Photometric Flicker and the impact on poultry performance

Photometric Flicker and the impact on poultry performance

Photometric flicker is the rapid change in light intensity from a light source and is caused by three effects. The first is light density flicker which is caused by changes to brightness levels caused by a light source such as a bulb, fluorescent tube, or LEDs, powered by alternating current. The second is chromatic flicker which is caused by changing or fluctuating light colors. The third is stroboscopic effect (or disco lighting) which is caused by rapidly repeating light flashes. The flicker is the difference between a minimum and maximum output of light which is known as peak-to-peak amplitude. The frequency in which the light varies is measured in hertz. When the frequency is high enough, a flicker ratio of 100% may not be visible to humans or poultry.

Animal scientists have discovered that chickens are highly sensitive to photometric flicker up to a threshold of around 140 hertz.
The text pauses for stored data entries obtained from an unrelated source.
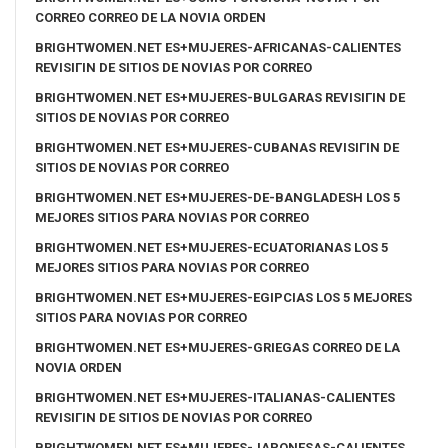
CORREO CORREO DE LA NOVIA ORDEN
BRIGHTWOMEN.NET ES+MUJERES-AFRICANAS-CALIENTES
REVISIГІN DE SITIOS DE NOVIAS POR CORREO
BRIGHTWOMEN.NET ES+MUJERES-BULGARAS REVISIГІN DE
SITIOS DE NOVIAS POR CORREO
BRIGHTWOMEN.NET ES+MUJERES-CUBANAS REVISIГІN DE
SITIOS DE NOVIAS POR CORREO
BRIGHTWOMEN.NET ES+MUJERES-DE-BANGLADESH LOS 5
MEJORES SITIOS PARA NOVIAS POR CORREO
BRIGHTWOMEN.NET ES+MUJERES-ECUATORIANAS LOS 5
MEJORES SITIOS PARA NOVIAS POR CORREO
BRIGHTWOMEN.NET ES+MUJERES-EGIPCIAS LOS 5 MEJORES
SITIOS PARA NOVIAS POR CORREO
BRIGHTWOMEN.NET ES+MUJERES-GRIEGAS CORREO DE LA
NOVIA ORDEN
BRIGHTWOMEN.NET ES+MUJERES-ITALIANAS-CALIENTES
REVISIГІN DE SITIOS DE NOVIAS POR CORREO
BRIGHTWOMEN.NET ES+MUJERES-JAPONESAS-CALIENTES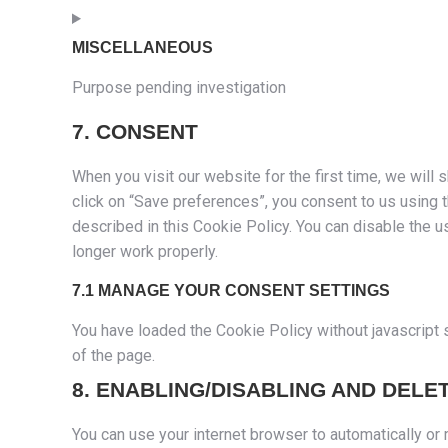
js
Consent
to
MISCELLANEOUS
service
Purpose pending investigation
google-
fonts
Consent
7. CONSENT
to
service
When you visit our website for the first time, we wil
miscellaneous
click on “Save preferences”, you consent to us using 
described in this Cookie Policy. You can disable the 
longer work properly.
7.1 MANAGE YOUR CONSENT SETTINGS
You have loaded the Cookie Policy without javascript
of the page.
8. ENABLING/DISABLING AND DELE
You can use your internet browser to automatically or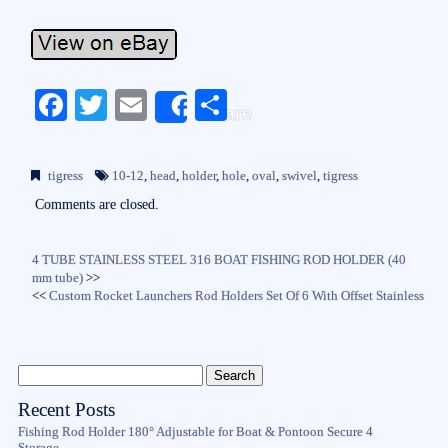
Fa
T
E
S
Share
ce
wi
m
ha
bo
tte
ail
re
tigress
10-12
,
head
,
holder
,
hole
,
oval
,
swivel
,
tigress
ok
r
Comments are closed.
4 TUBE STAINLESS STEEL 316 BOAT FISHING ROD HOLDER (40
mm tube)
>>
<<
Custom Rocket Launchers Rod Holders Set Of 6 With Offset Stainless
Recent Posts
Fishing Rod Holder 180° Adjustable for Boat & Pontoon Secure 4
Storage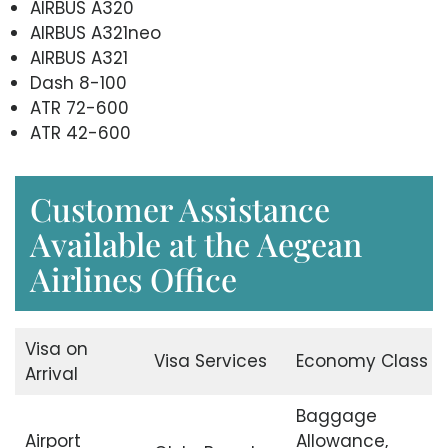
AIRBUS A320
AIRBUS A321neo
AIRBUS A321
Dash 8-100
ATR 72-600
ATR 42-600
Customer Assistance
Available at the Aegean
Airlines Office
Visa on
Visa Services
Economy Class
Arrival
Baggage
Airport
Allowance,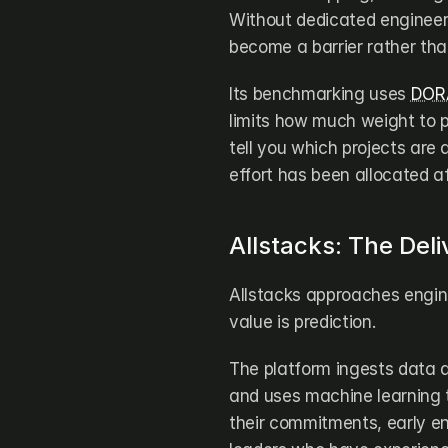
Without dedicated engineer
become a barrier rather tha
Its benchmarking uses 
DORA
limits how much weight to p
tell you which projects are a
effort has been allocated af
Allstacks: The Deli
Allstacks approaches enginee
value is prediction.
The platform ingests data a
and uses machine learning to
their commitments, early en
This means that chickens can register almost twice as many frames per second than humans. Therefore, a flicker effect may not be evident to the human eye but could be registered by chickens.

Flicker can physically stress both humans and animals. The body tries to adapt to the flicker but the rapid adaption stresses both muscle and the brain which can happen subconsciously. In poultry, stress symptoms include reduced laying frequency, pecking and lower growth. It is possible that a cause of flicker stress goes back to the origin of poultry where chickens lived in the jungle and were a prey animal, having to constantly be on their guard. It is presumed that a flickering light gives chickens the impression that a predator bird is hovering overhead, therefore a potential threat. The continuous perceived possible threat increases the bird’s stress levels. The consequences of stress are different for each type of chicken and eventually leads to decreasing animal welfare and performance.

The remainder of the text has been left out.